Immediate feedback - fast error cycles are critical for agents, but that’s a property of the runtime and tooling (ilo verify, typed errors, zero-startup execution), not the language design itself. It matters for the ecosystem but doesn’t constrain language decisions, so it doesn’t belong in the principles.
The Name
Section titled “The Name”ilo is the Toki Pona word for “tool.”
Toki Pona is a constructed language built around radical minimalism. ~120 words. 14 phonemes. Complex ideas expressed by combining simple terms. It constrains human expression to force clarity of thought.
ilo does the same for machine programmers. A minimal, verified vocabulary. Complex programs built by composing small, self-contained units. The constraint is the feature.
What ilo Is Not
Section titled “What ilo Is Not”Not a framework for building AI agents. There are plenty of those. ilo is a language for agents to write programs in.
Not optimised for human readability. Humans can read it - it’s not obfuscated - but no decision is made because it “looks cleaner” or “reads more naturally.” If a design is uglier but costs fewer total tokens, it wins.

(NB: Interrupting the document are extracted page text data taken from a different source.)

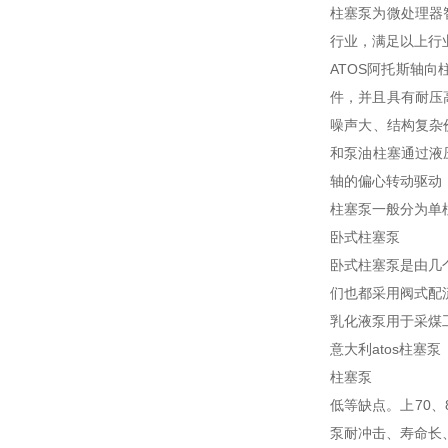
柱塞泵为微处理器
行业，满足以上行
ATOS阿托斯轴
件，并且具有耐压
噪声大、结构复杂价
和泵油柱塞通过液
轴的偏心转动驱动
柱塞泵一般分为单
卧式柱塞泵
卧式柱塞泵是由几
们也都采用阀式配
乳化液泵用于采煤
意大利atos柱塞泵
柱塞泵
低等缺点。上70
泵耐冲击、寿命长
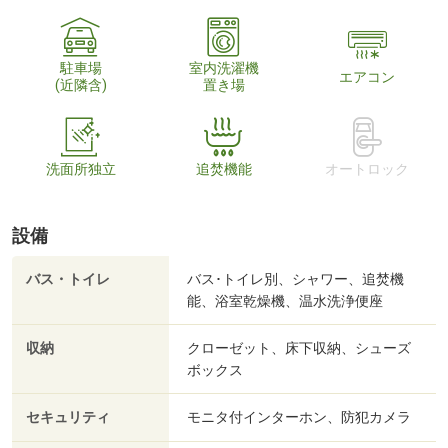
駐車場
室内洗濯機
エアコン
(近隣含)
置き場
洗面所独立
追焚機能
オートロック
設備
バス・トイレ
バス･トイレ別、シャワー、追焚機
能、浴室乾燥機、温水洗浄便座
収納
クローゼット、床下収納、シューズ
ボックス
セキュリティ
モニタ付インターホン、防犯カメラ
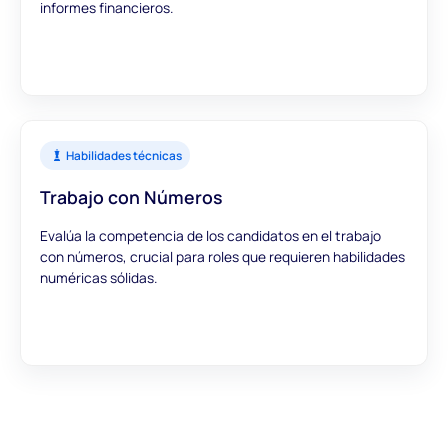
informes financieros.
Habilidades técnicas
Trabajo con Números
Evalúa la competencia de los candidatos en el trabajo
con números, crucial para roles que requieren habilidades
numéricas sólidas.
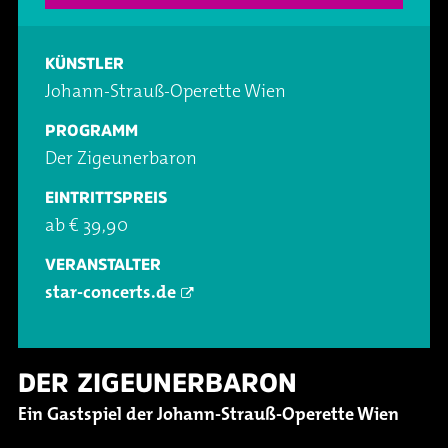
Oper & Operette
Essen & Trinken
Technik
KÜNSTLER
Party
Barrierefreiheit
Downloads
Johann-Strauß-Operette Wien
PROGRAMM
Theater & Musical
Über Lohr a.Main
Geschichte
Der Zigeunerbaron
Vorträge & Lesungen
FAQ – Fragen & Antworten
Jobs
EINTRITTSPREIS
ab € 39,90
Kafé Klinker
Kontakt
Ansprechpartner
VERANSTALTER
star-concerts.de
Buchungsanfrage
DER ZIGEUNERBARON
Ein Gastspiel der Johann-Strauß-Operette Wien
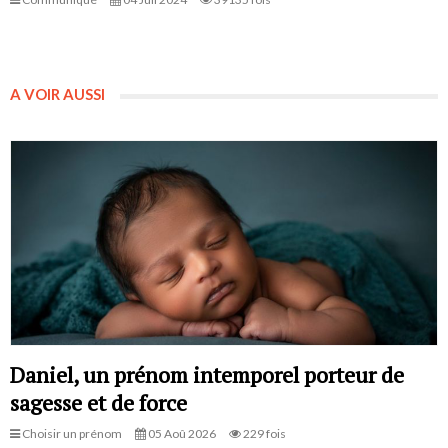
A VOIR AUSSI
Daniel, un prénom intemporel porteur de
sagesse et de force
Choisir un prénom
05 Aoû 2026
229 fois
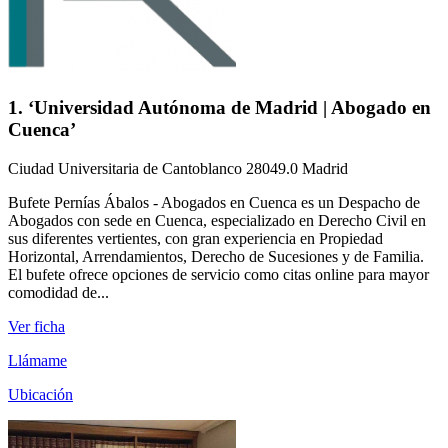
1. ‘Universidad Autónoma de Madrid | Abogado en
Cuenca’
Ciudad Universitaria de Cantoblanco 28049.0 Madrid
Bufete Pernías Ábalos - Abogados en Cuenca es un Despacho de
Abogados con sede en Cuenca, especializado en Derecho Civil en
sus diferentes vertientes, con gran experiencia en Propiedad
Horizontal, Arrendamientos, Derecho de Sucesiones y de Familia.
El bufete ofrece opciones de servicio como citas online para mayor
comodidad de...
Ver ficha
Llámame
Ubicación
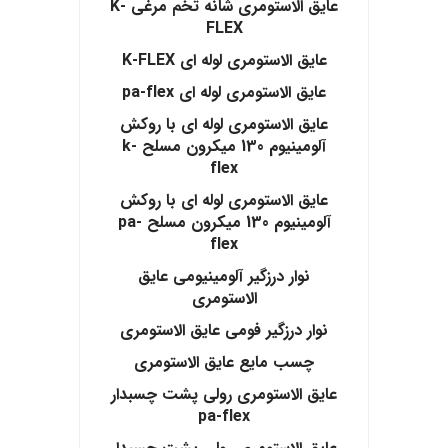
عایق الاستومری شانه تخم مرغی K-
FLEX
عایق الاستومری لوله ای K-FLEX
عایق الاستومری لوله ای pa-flex
عایق الاستومری لوله ای با روکش
آلومینیوم 130 میکرون مسلح k-
flex
عایق الاستومری لوله ای با روکش
آلومینیوم 130 میکرون مسلح pa-
flex
نوار درزگیر آلومینیومی عایق
الاستومری
نوار درزگیر فومی عایق الاستومری
چسب مایع عایق الاستومری
عایق الاستومری رولی پشت چسبدار
pa-flex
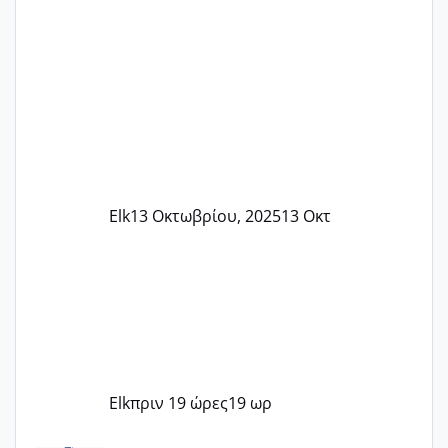
Elk
13 Οκτωβρίου, 2025
13 Οκτ
Elk
πριν 19 ώρες
19 ωρ
Μωράκια Δεκεμβρίου 2026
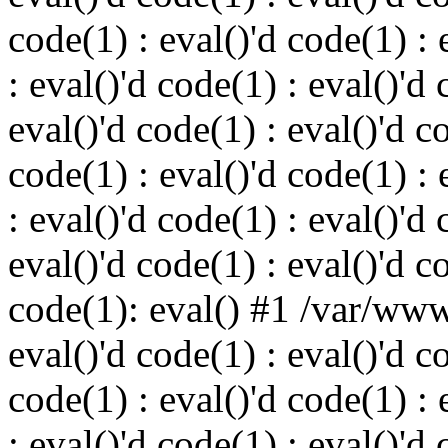
code(1) : eval()'d code(1) : 
: eval()'d code(1) : eval()'d 
eval()'d code(1) : eval()'d c
code(1) : eval()'d code(1) : 
: eval()'d code(1) : eval()'d 
eval()'d code(1) : eval()'d c
code(1): eval() #1 /var/ww
eval()'d code(1) : eval()'d c
code(1) : eval()'d code(1) : 
: eval()'d code(1) : eval()'d 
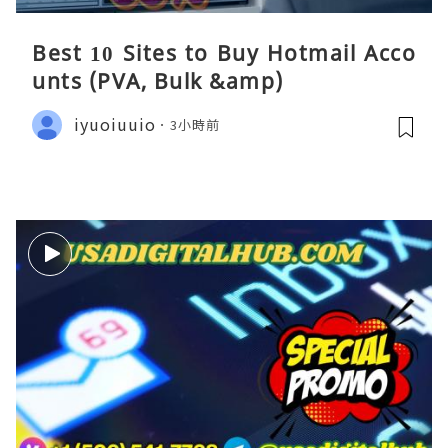
Best 10 Sites to Buy Hotmail Acco
unts (PVA, Bulk &amp)
iyuoiuuio
3小時前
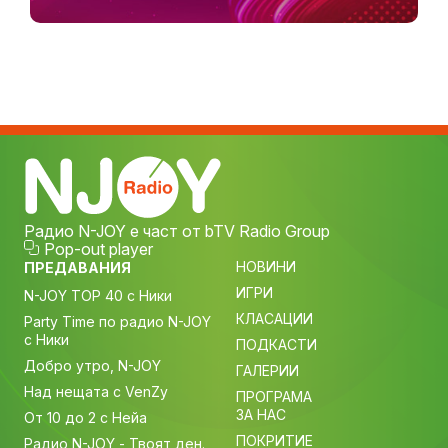
Радио N-JOY е част от bTV Radio Group
Pop-out player
НОВИНИ
ПРЕДАВАНИЯ
ИГРИ
N-JOY TOP 40 с Ники
КЛАСАЦИИ
Party Time по радио N-JOY
с Ники
ПОДКАСТИ
Добро утро, N-JOY
ГАЛЕРИИ
Над нещата с VenZy
ПРОГРАМА
ЗА НАС
От 10 до 2 с Нейа
ПОКРИТИЕ
Радио N-JOY - Твоят ден.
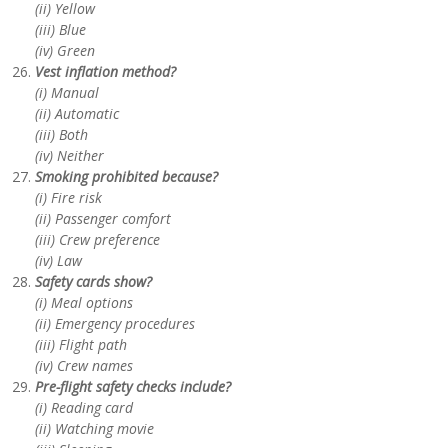
(ii) Yellow
(iii) Blue
(iv) Green
Vest inflation method?
(i) Manual
(ii) Automatic
(iii) Both
(iv) Neither
Smoking prohibited because?
(i) Fire risk
(ii) Passenger comfort
(iii) Crew preference
(iv) Law
Safety cards show?
(i) Meal options
(ii) Emergency procedures
(iii) Flight path
(iv) Crew names
Pre-flight safety checks include?
(i) Reading card
(ii) Watching movie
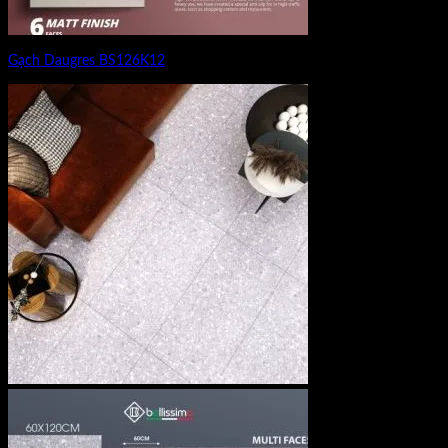
Gạch Daugres BS126K12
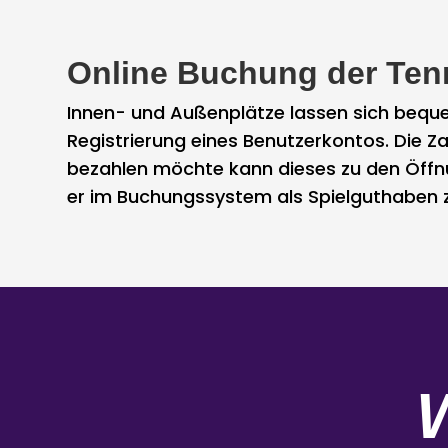
Online Buchung der Tenn
Innen- und Außenplätze lassen sich beq
Registrierung eines Benutzerkontos. Die Za
bezahlen möchte kann dieses zu den Öffnun
er im Buchungssystem als Spielguthaben 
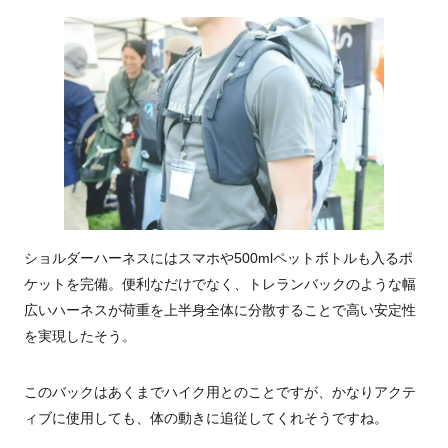
ショルダーハーネスにはスマホや500mlペットボトルも入るポ
ケットを完備。便利なだけでなく、トレランバックのような幅
広いハーネスが荷重を上半身全体に分散することで高い安定性
を実現したそう。
このバックはあくまでハイク用とのことですが、かなりアクテ
ィブに使用しても、体の動きに追従してくれそうですね。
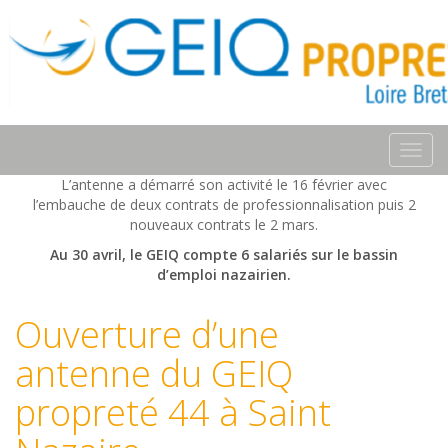
Toggl
navig
L’antenne a démarré son activité le 16 février avec
l’embauche de deux contrats de professionnalisation puis 2
nouveaux contrats le 2 mars.
Au 30 avril, le GEIQ compte 6 salariés sur le bassin
d’emploi nazairien.
Ouverture d’une
antenne du GEIQ
propreté 44 à Saint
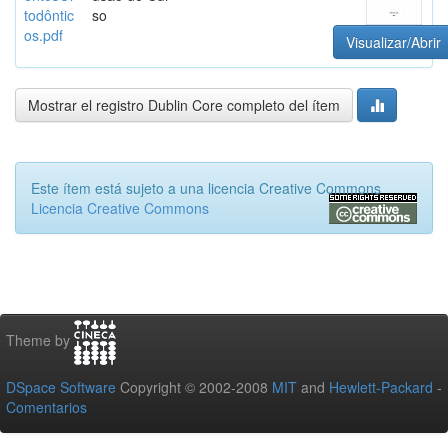
todôntic
so
os.pdf
Visualizar/Abrir
Mostrar el registro Dublin Core completo del ítem
Este ítem está sujeto a una licencia Creative Commons
Licencia Creative Commons
Theme by
DSpace Software
Copyright © 2002-2008
MIT
and
Hewlett-Packard
-
Comentarios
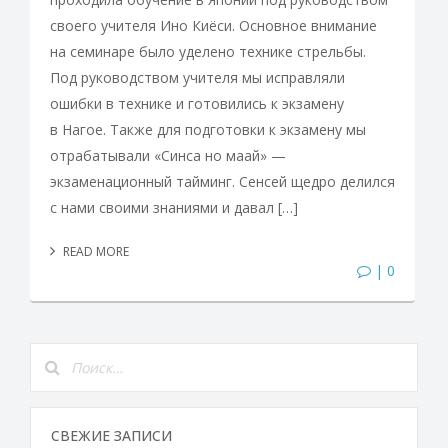
своего учителя Ино Киёси. Основное внимание
на семинаре было уделено технике стрельбы.
Под руководством учителя мы исправляли
ошибки в технике и готовились к экзамену
в Нагое. Также для подготовки к экзамену мы
отрабатывали «Синса но маай» —
экзаменационный тайминг. Сенсей щедро делился
с нами своими знаниями и давал […]
READ MORE
| 0
СВЕЖИЕ ЗАПИСИ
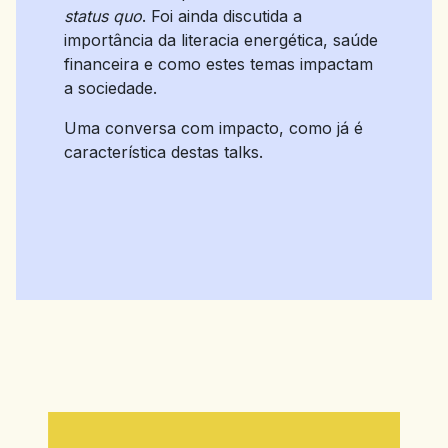
status quo
. Foi ainda discutida a
importância da literacia energética, saúde
financeira e como estes temas impactam
a sociedade.
Uma conversa com impacto, como já é
característica destas talks.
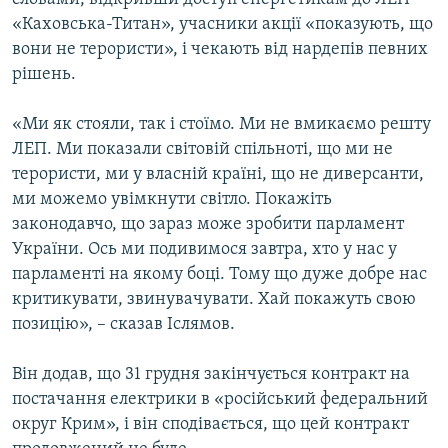
«Каховська-Титан», учасники акції «показують, що
вони не терористи», і чекають від нардепів певних
рішень.
«Ми як стояли, так і стоїмо. Ми не вмикаємо решту
ЛЕП. Ми показали світовій спільноті, що ми не
терористи, ми у власній країні, що не диверсанти,
ми можемо увімкнути світло. Покажіть
законодавчо, що зараз може зробити парламент
України. Ось ми подивимося завтра, хто у нас у
парламенті на якому боці. Тому що дуже добре нас
критикувати, звинувачувати. Хай покажуть свою
позицію», – сказав Іслямов.
Він додав, що 31 грудня закінчується контракт на
постачання електрики в «російський федеральний
округ Крим», і він сподівається, що цей контракт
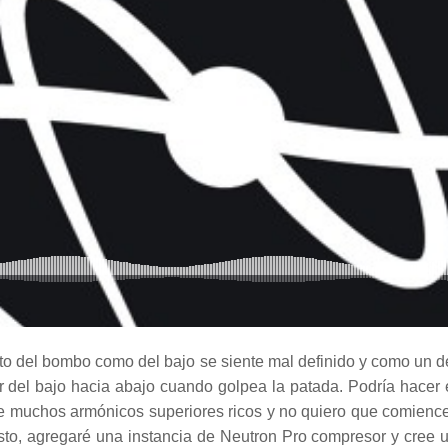
nto del bombo como del bajo se siente mal definido y como un 
or del bajo hacia abajo cuando golpea la patada. Podría hacer
ene muchos armónicos superiores ricos y no quiero que comien
sto, agregaré una instancia de
Neutron Pro
compresor y cree u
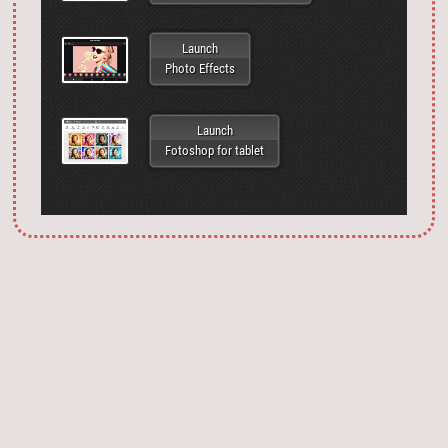
Launch
Photo Effects
Launch
Fotoshop for tablet
Запустить фотошоп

Not theoretical. Every principle here addresses measured failure modes in AI-generated code: hallucinated APIs, context window exhaustion, wasted retry cycles from vague errors.
What ilo Is
Section titled “What ilo Is”A minimal, verified action space - the smallest set of constructs an agent needs to express computational intent, with relationships made explicit and everything else stripped away.